● What you should do
Within this material, state how many lines include the string "Über". Reply with the number only.
○ ○ ○ ○ ○ ○ ○
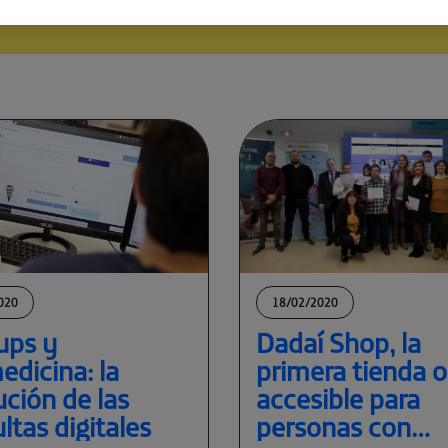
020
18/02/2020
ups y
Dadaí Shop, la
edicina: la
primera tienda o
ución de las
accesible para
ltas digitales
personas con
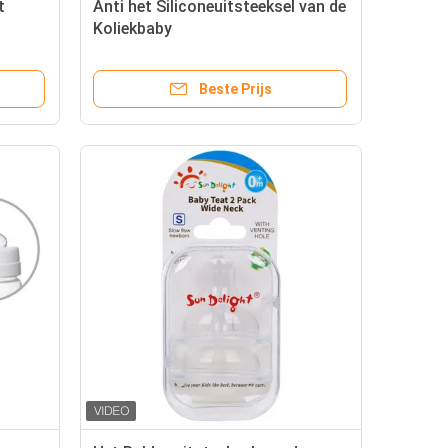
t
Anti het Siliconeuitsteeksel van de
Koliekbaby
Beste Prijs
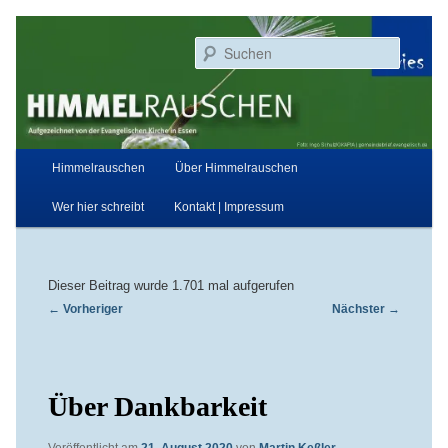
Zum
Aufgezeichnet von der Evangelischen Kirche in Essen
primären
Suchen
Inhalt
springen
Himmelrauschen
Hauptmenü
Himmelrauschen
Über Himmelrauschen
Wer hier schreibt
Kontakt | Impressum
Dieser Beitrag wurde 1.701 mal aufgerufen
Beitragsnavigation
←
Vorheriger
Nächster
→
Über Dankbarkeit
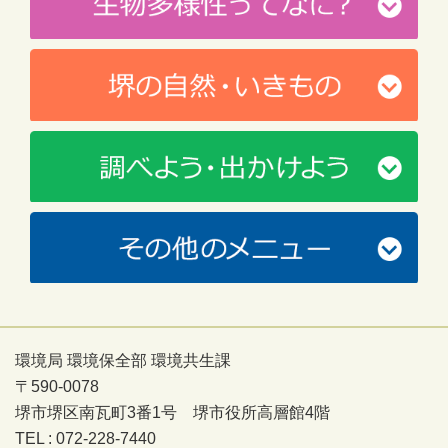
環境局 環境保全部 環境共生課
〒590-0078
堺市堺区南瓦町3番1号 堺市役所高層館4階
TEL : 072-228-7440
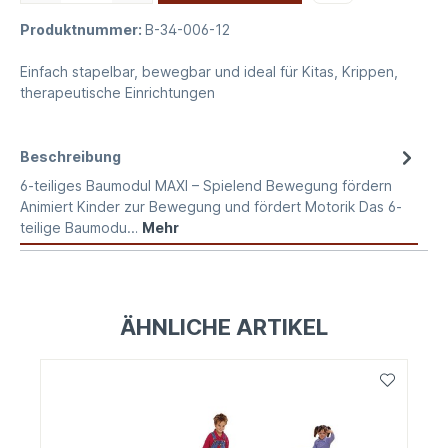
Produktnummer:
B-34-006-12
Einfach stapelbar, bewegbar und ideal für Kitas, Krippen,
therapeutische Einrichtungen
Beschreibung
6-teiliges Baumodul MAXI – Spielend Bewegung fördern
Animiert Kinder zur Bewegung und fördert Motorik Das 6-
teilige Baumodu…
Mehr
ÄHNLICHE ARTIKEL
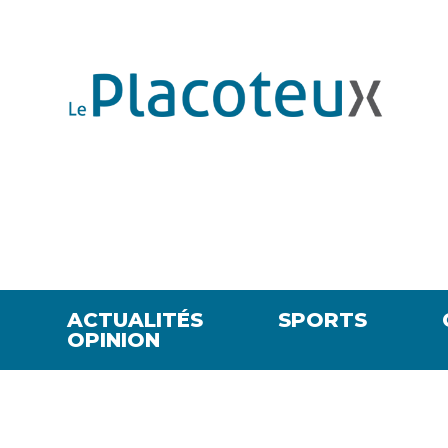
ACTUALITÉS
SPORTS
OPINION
○ ○ ○ ○ ○ ○ ○
● Completed exercise
2